(Excerpted records begins)

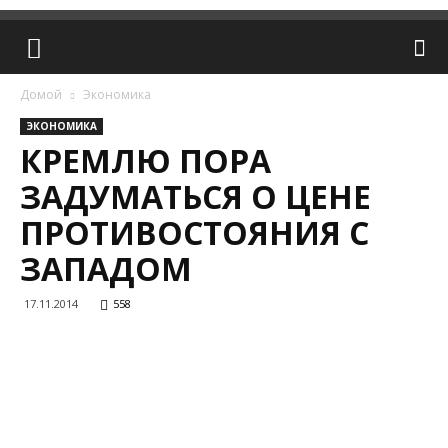
Домой
Экономика
ЭКОНОМИКА
КРЕМЛЮ ПОРА
ЗАДУМАТЬСЯ О ЦЕНЕ
ПРОТИВОСТОЯНИЯ С
ЗАПАДОМ
17.11.2014
558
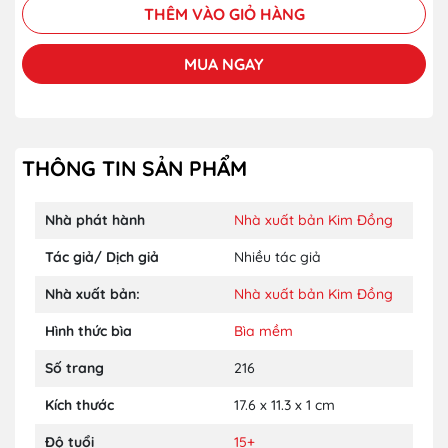
THÊM VÀO GIỎ HÀNG
MUA NGAY
THÔNG TIN SẢN PHẨM
Nhà phát hành
Nhà xuất bản Kim Đồng
Tác giả/ Dịch giả
Nhiều tác giả
Nhà xuất bản:
Nhà xuất bản Kim Đồng
Hình thức bìa
Bìa mềm
Số trang
216
Kích thước
17.6 x 11.3 x 1 cm
Độ tuổi
15+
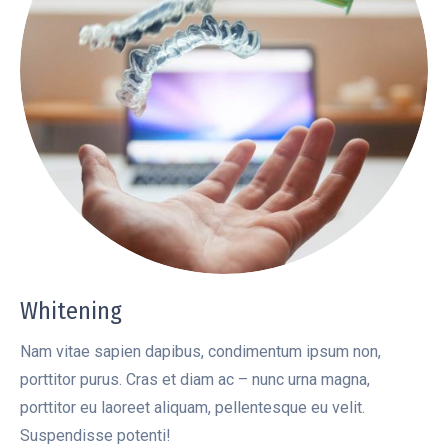
Whitening
Nam vitae sapien dapibus, condimentum ipsum non,
porttitor purus. Cras et diam ac – nunc urna magna,
porttitor eu laoreet aliquam, pellentesque eu velit.
Suspendisse potenti!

(Excerpted records ends)

**Assignment:**
Beginning with the line above that contains "Nhiều tác giả" and ending with the line that contains "porttitor eu laoreet", quote each line exactly, keeping out the pictures.

**Response for this exercise:**
Nhiều tác giả
Nhà xuất bản:
Nhà xuất bản Kim Đồng
Hình thức bìa
Bìa mềm
Số trang
216
Kích thước
17.6 x 11.3 x 1 cm
Độ tuổi
15+
Whitening
Nam vitae sapien dapibus, condimentum ipsum non,
porttitor purus. Cras et diam ac – nunc urna magna,
porttitor eu laoreet aliquam, pellentesque eu velit.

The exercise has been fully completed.